Do the Results section and the Methods section match?

The Results section and the Methods section do match. All of the processes used in this paper were carefully detailed in the Methods section and the data and code were also available through links in the Methods section. All of the parameters set for the experiments were described, including the parameters used in the analysis programs. For example, the authors write that “Clustering was performed using the default method from the Seurat package, with the resolution parameter set to five.” This is very clear and makes the results in this paper easily reproducible because anyone can follow exactly what the authors did, including using the data the authors generated.

Have the authors discussed possible limitations of the study?

The authors addressed possible limitations of the study mainly by predicting how this technology may be used in the future to create an even deeper understanding of bone marrow niches and cellular organization. Specifically, the authors write that “In the future, it will be of interest to investigate whether such extrinsic, niche-driven variations determine early fate decisions of hematopoietic stem cells.” While this study showed that niche-specific variation certainly does exist in bone marrow and the niches can influence the “behavior” of the cells that exist in those niches, the research did not necessarily determine a causal relationship. A more thorough investigation into the influence of niche environments on cell-specific gene expression is needed to show how the niches regulate hematopoietic activities.
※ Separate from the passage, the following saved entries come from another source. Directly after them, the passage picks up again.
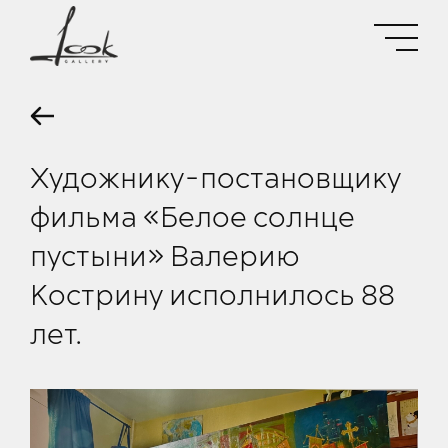
Художнику-постановщику
фильма «Белое солнце
пустыни» Валерию
Кострину исполнилось 88
лет.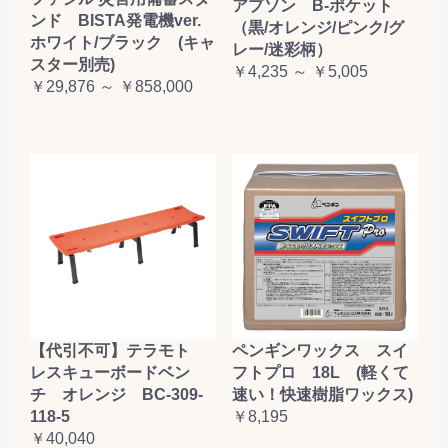
アプソン B-ポケット
ンド BISTA発電機ver.
（黒/オレンジ/ピンク/グ
ホワイト/ブラック (キャ
レー/迷彩柄）
スター別売)
￥4,235 ～ ￥5,005
￥29,876 ～ ￥858,000
【代引不可】テラモト
ペンギンワックス スイ
レスキューボードベン
フトプロ 18L (軽くて
チ オレンジ BC-309-
速い！快速樹脂ワックス)
118-5
￥8,195
￥40,040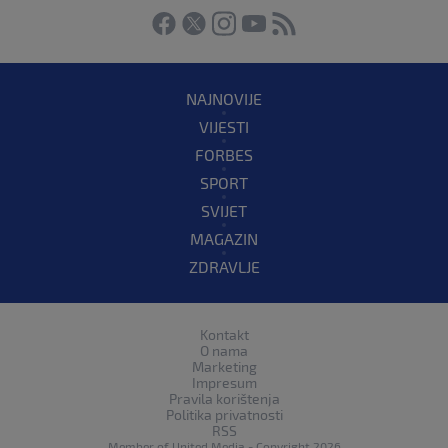
NAJNOVIJE
VIJESTI
FORBES
SPORT
SVIJET
MAGAZIN
ZDRAVLJE
Kontakt
O nama
Marketing
Impresum
Pravila korištenja
Politika privatnosti
RSS
Member of
United Media
- Copyright 2026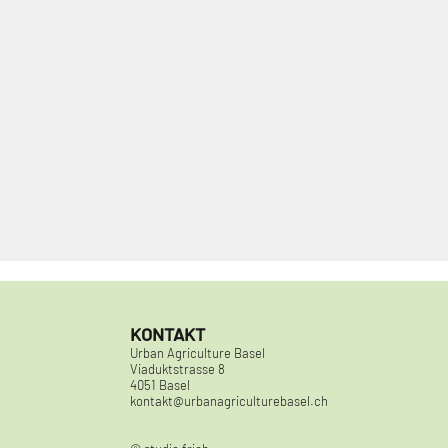
KONTAKT
Urban Agriculture Basel
Viaduktstrasse 8
4051 Basel
kontakt@urbanagriculturebasel.ch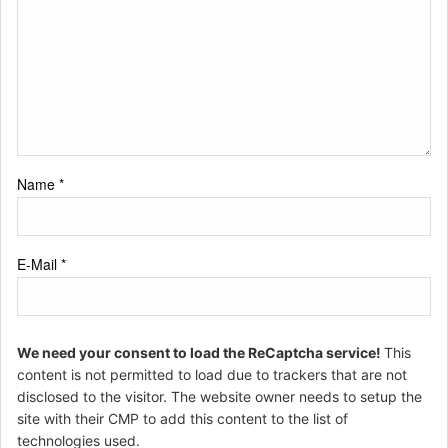
Name
*
E-Mail
*
We need your consent to load the ReCaptcha service!
This
content is not permitted to load due to trackers that are not
disclosed to the visitor. The website owner needs to setup the
site with their CMP to add this content to the list of
technologies used.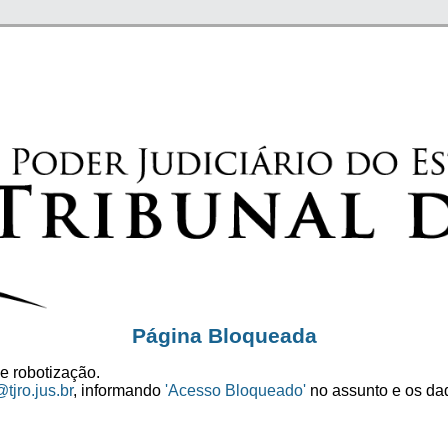
Página Bloqueada
e robotização.
tjro.jus.br
, informando
'Acesso Bloqueado'
no assunto e os dad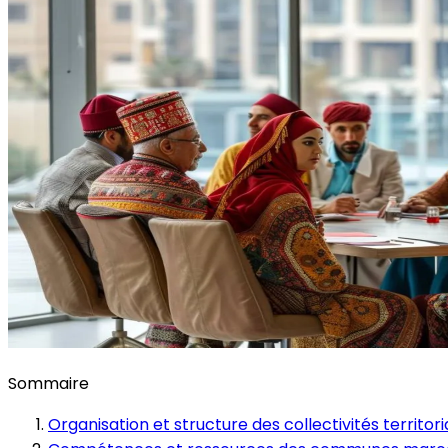
Sommaire
Organisation et structure des collectivités territo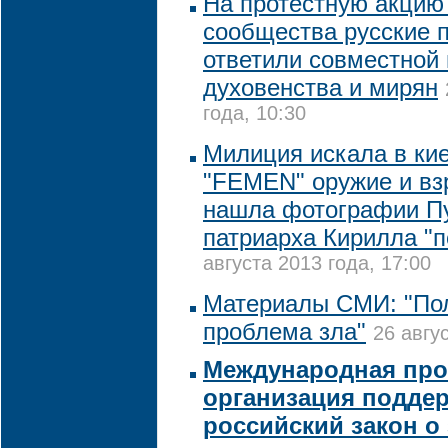
На протестную акцию
сообщества русские
ответили совместной
духовенства и мирян
года, 10:30
Милиция искала в ки
"FEMEN" оружие и взр
нашла фотографии Пу
патриарха Кирилла "
августа 2013 года, 17:00
Материалы СМИ: "По
проблема зла"
26 авгу
Международная про
организация подде
российский закон о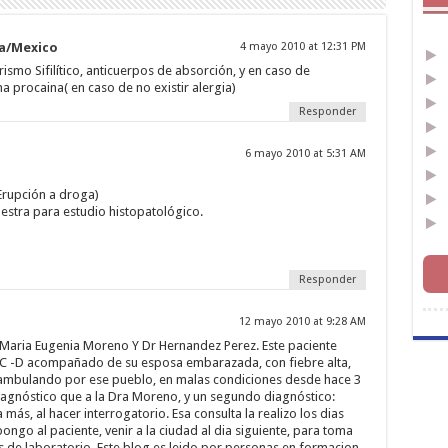
a/Mexico
4 mayo 2010 at 12:31 PM
ismo Sifilítico, anticuerpos de absorción, y en caso de
ina procaina( en caso de no existir alergia)
Responder
6 mayo 2010 at 5:31 AM
Erupción a droga)
estra para estudio histopatológico.
Responder
12 mayo 2010 at 9:28 AM
 Maria Eugenia Moreno Y Dr Hernandez Perez. Este paciente
o C -D acompañado de su esposa embarazada, con fiebre alta,
eambulando por ese pueblo, en malas condiciones desde hace 3
iagnóstico que a la Dra Moreno, y un segundo diagnóstico:
ás, al hacer interrogatorio. Esa consulta la realizo los dias
ngo al paciente, venir a la ciudad al dia siguiente, para toma
s de laboratorio. Este blog es leido por personas en formacion,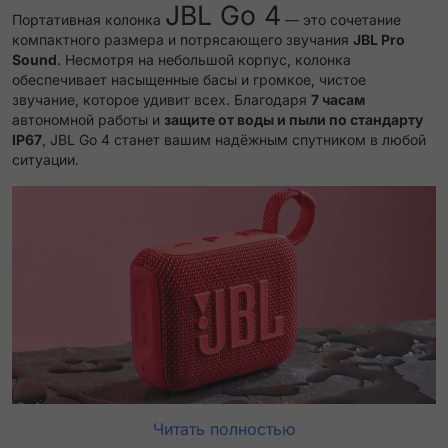
JBL Go 4
Портативная колонка
— это сочетание
компактного размера и потрясающего звучания
JBL Pro
Sound
. Несмотря на небольшой корпус, колонка
обеспечивает насыщенные басы и громкое,
чистое
звучание, которое удивит всех. Благодаря
7 часам
автономной работы и
защите от воды и пыли по стандарту
IP67
, JBL Go 4 станет вашим надёжным спутником в любой
ситуации.
Читать полностью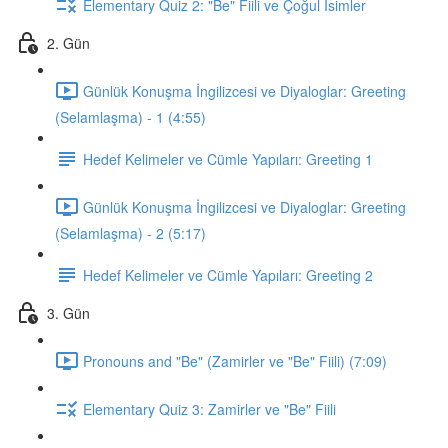
Elementary Quiz 2: "Be" Fiili ve Çoğul İsimler
2. Gün
Günlük Konuşma İngilizcesi ve Diyaloglar: Greeting
(Selamlaşma) - 1 (4:55)
Hedef Kelimeler ve Cümle Yapıları: Greeting 1
Günlük Konuşma İngilizcesi ve Diyaloglar: Greeting
(Selamlaşma) - 2 (5:17)
Hedef Kelimeler ve Cümle Yapıları: Greeting 2
3. Gün
Pronouns and "Be" (Zamirler ve "Be" Fiili) (7:09)
Elementary Quiz 3: Zamirler ve "Be" Fiili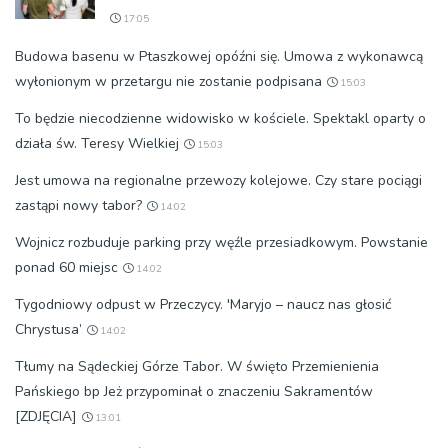
17:05
Budowa basenu w Ptaszkowej opóźni się. Umowa z wykonawcą
wyłonionym w przetargu nie zostanie podpisana
15:03
To będzie niecodzienne widowisko w kościele. Spektakl oparty o
działa św. Teresy Wielkiej
15:03
Jest umowa na regionalne przewozy kolejowe. Czy stare pociągi
zastąpi nowy tabor?
14:02
Wojnicz rozbuduje parking przy węźle przesiadkowym. Powstanie
ponad 60 miejsc
14:02
Tygodniowy odpust w Przeczycy. 'Maryjo – naucz nas głosić
Chrystusa’
14:02
Tłumy na Sądeckiej Górze Tabor. W święto Przemienienia
Pańskiego bp Jeż przypominał o znaczeniu Sakramentów
[ZDJĘCIA]
13:01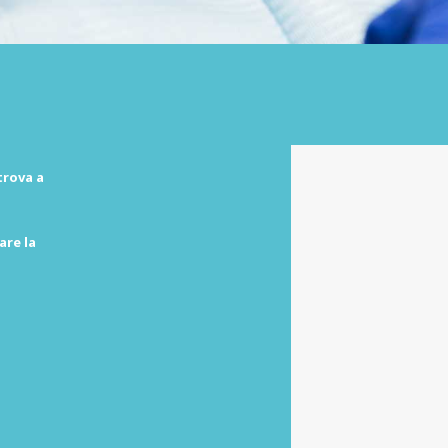
trova a
are la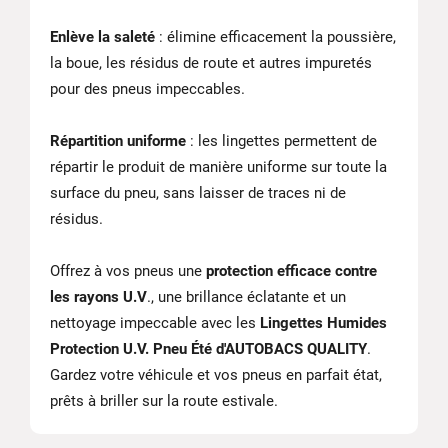
Enlève la saleté
: élimine efficacement la poussière,
la boue, les résidus de route et autres impuretés
pour des pneus impeccables.
Répartition uniforme
: les lingettes permettent de
répartir le produit de manière uniforme sur toute la
surface du pneu, sans laisser de traces ni de
résidus.
Offrez à vos pneus une
protection efficace contre
les rayons U.V
., une brillance éclatante et un
nettoyage impeccable avec les
Lingettes Humides
Protection U.V. Pneu Été d'AUTOBACS QUALITY
.
Gardez votre véhicule et vos pneus en parfait état,
prêts à briller sur la route estivale.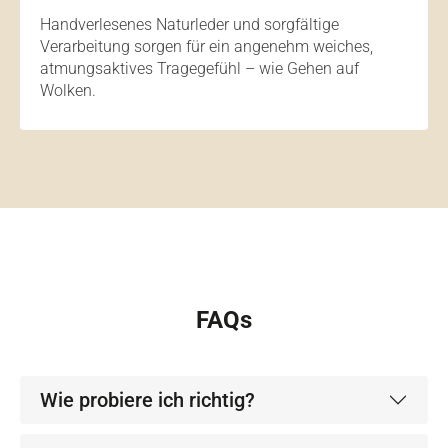
Handverlesenes Naturleder und sorgfältige
Verarbeitung sorgen für ein angenehm weiches,
atmungsaktives Tragegefühl – wie Gehen auf
Wolken.
FAQs
Wie probiere ich richtig?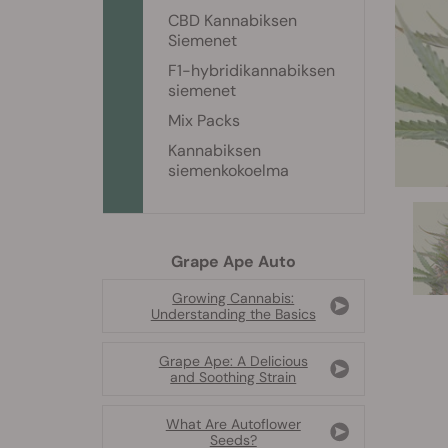
CBD Kannabiksen
Siemenet
F1-hybridikannabiksen
siemenet
Mix Packs
Kannabiksen
siemenkokoelma
Grape Ape Auto
Growing Cannabis:
Understanding the Basics
Grape Ape: A Delicious
and Soothing Strain
What Are Autoflower
Seeds?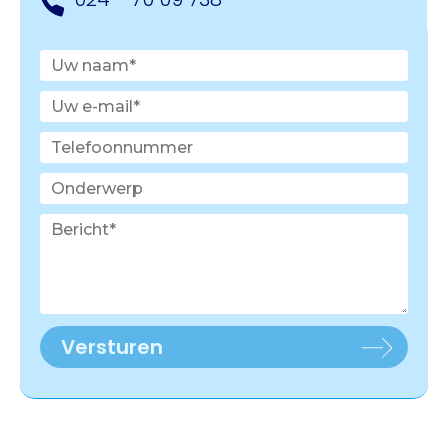
Versturen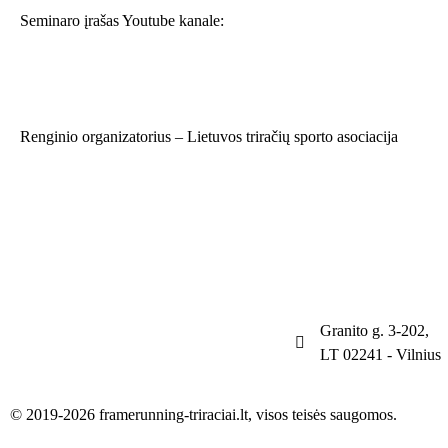
Seminaro įrašas Youtube kanale:
Renginio organizatorius – Lietuvos triračių sporto asociacija
Granito g. 3-202,
LT 02241 - Vilnius
© 2019-2026 framerunning-triraciai.lt, visos teisės saugomos.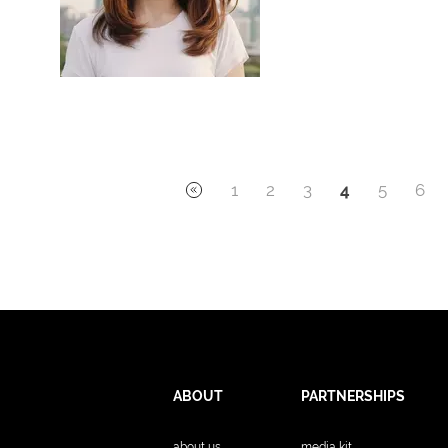
1
2
3
4
5
6
ABOUT
PARTNERSHIPS
about us
media kit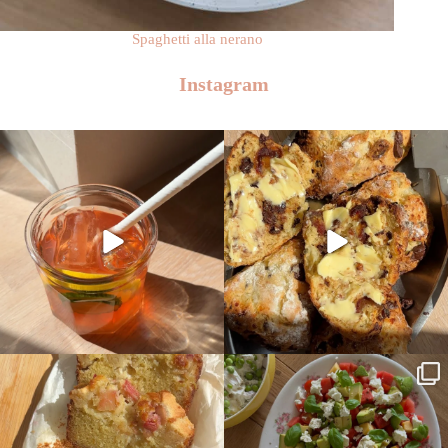
Spaghetti alla nerano
Instagram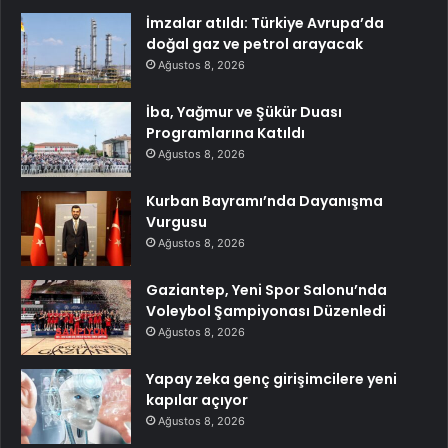
İmzalar atıldı: Türkiye Avrupa’da
doğal gaz ve petrol arayacak
Ağustos 8, 2026
İba, Yağmur ve Şükür Duası
Programlarına Katıldı
Ağustos 8, 2026
Kurban Bayramı’nda Dayanışma
Vurgusu
Ağustos 8, 2026
Gaziantep, Yeni Spor Salonu’nda
Voleybol Şampiyonası Düzenledi
Ağustos 8, 2026
Yapay zeka genç girişimcilere yeni
kapılar açıyor
Ağustos 8, 2026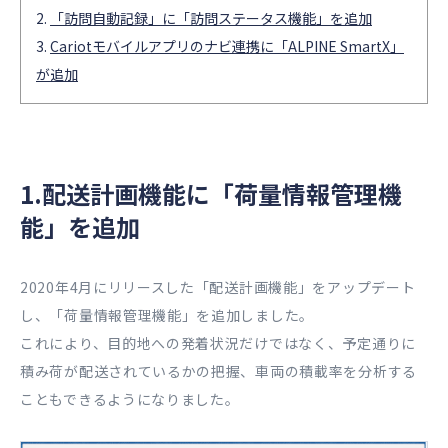
「訪問自動記録」に「訪問ステータス機能」を追加
Cariotモバイルアプリのナビ連携に「ALPINE SmartX」
が追加
1.配送計画機能に「荷量情報管理機
能」を追加
2020年4月にリリースした「配送計画機能」をアップデート
し、「荷量情報管理機能」を追加しました。
これにより、目的地への発着状況だけではなく、予定通りに
積み荷が配送されているかの把握、車両の積載率を分析する
こともできるようになりました。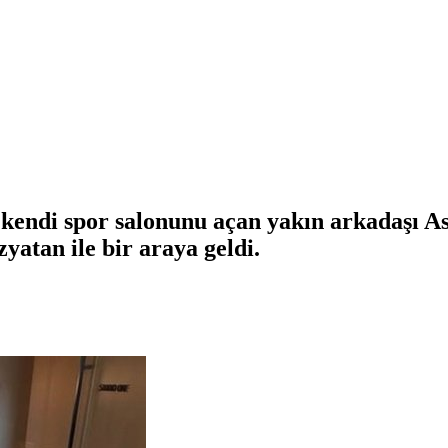
, kendi spor salonunu açan yakın arkadaşı As
atan ile bir araya geldi.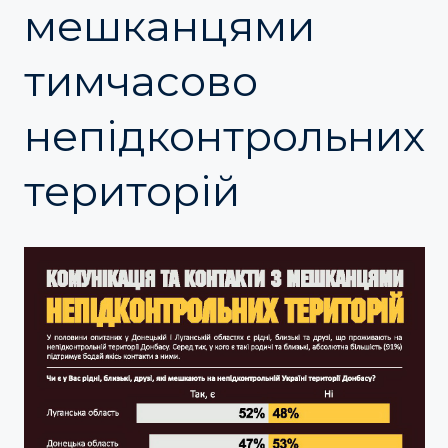
мешканцями
тимчасово
непідконтрольних
територій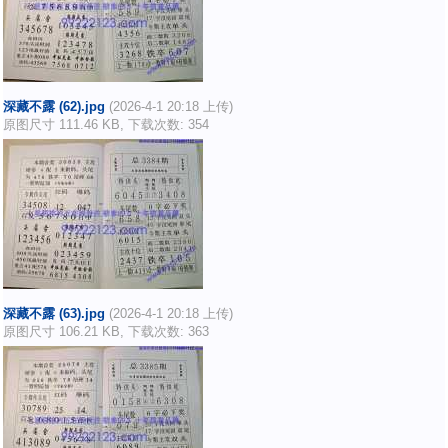
深藏不露 (62).jpg
(2026-4-1 20:18 上传)
原图尺寸 111.46 KB, 下载次数: 354
深藏不露 (63).jpg
(2026-4-1 20:18 上传)
原图尺寸 106.21 KB, 下载次数: 363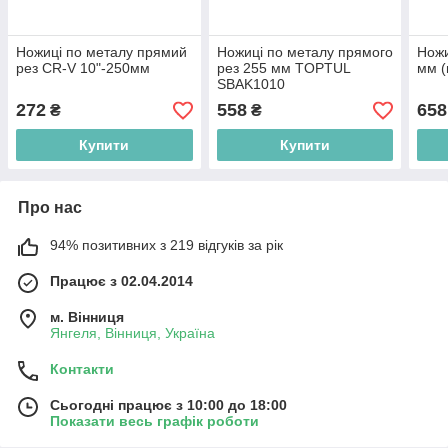
Ножиці по металу прямий
Ножиці по металу прямого
Ножи
рез CR-V 10"-250мм
рез 255 мм TOPTUL
мм (
SBAK1010
272
558
658
₴
₴
Купити
Купити
Про нас
94% позитивних з 219 відгуків за рік
Працює з 02.04.2014
м. Вінниця
Янгеля, Вінниця, Україна
Контакти
Сьогодні працює з 10:00 до 18:00
Показати весь графік роботи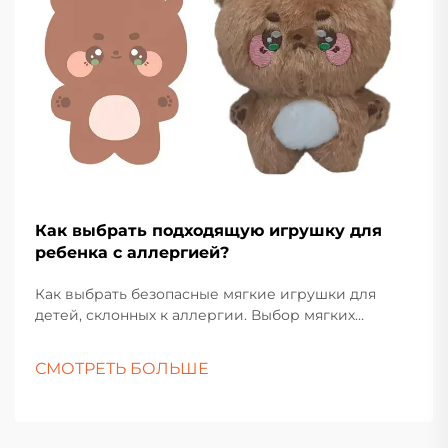
Как выбрать подходящую игрушку для
ребенка с аллергией?
Как выбрать безопасные мягкие игрушки для
детей, склонных к аллергии. Выбор мягких
игрушек для детей с аллергией требует
тщательного подхода и внимания к деталям.
СМОТРЕТЬ БОЛЬШЕ
Родителям и воспитателям необходимо
учитывать различные материалы, методы
производства и другие факторы, чтобы убедиться,
что игрушка безопасна для ребенка.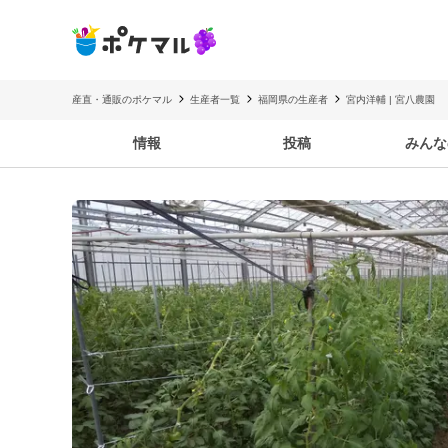
産直・通販のポケマル
生産者一覧
福岡県の生産者
宮内洋輔 | 宮八農園
情報
投稿
みんな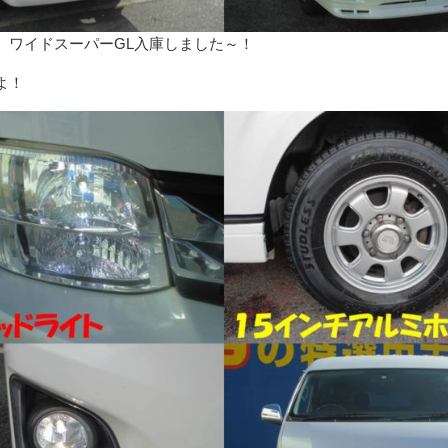
 ワイドスーパーGL入庫しました～！
よ！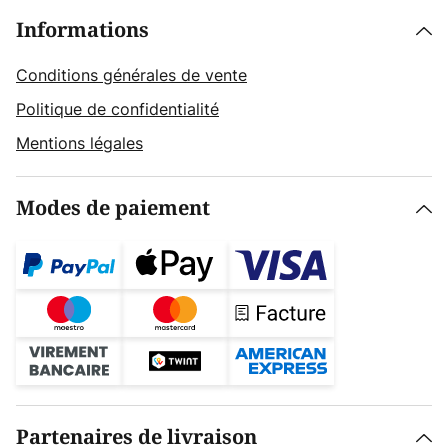
Informations
Conditions générales de vente
Politique de confidentialité
Mentions légales
Modes de paiement
Partenaires de livraison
Do the study’s findings have practical importance, regardless of whether they have statistical significance?

The study’s findings do have practical importance, for the scientific and medical communities especially. Scientifically, this study reveals new basic information, which is the goal of any scientific inquiry, and also creates a framework for other groups to follow to understand the organization of any other tissue or organ. Medically, the conclusions of this research are important because understanding BM is the first step towards creating therapies that treat BM diseases.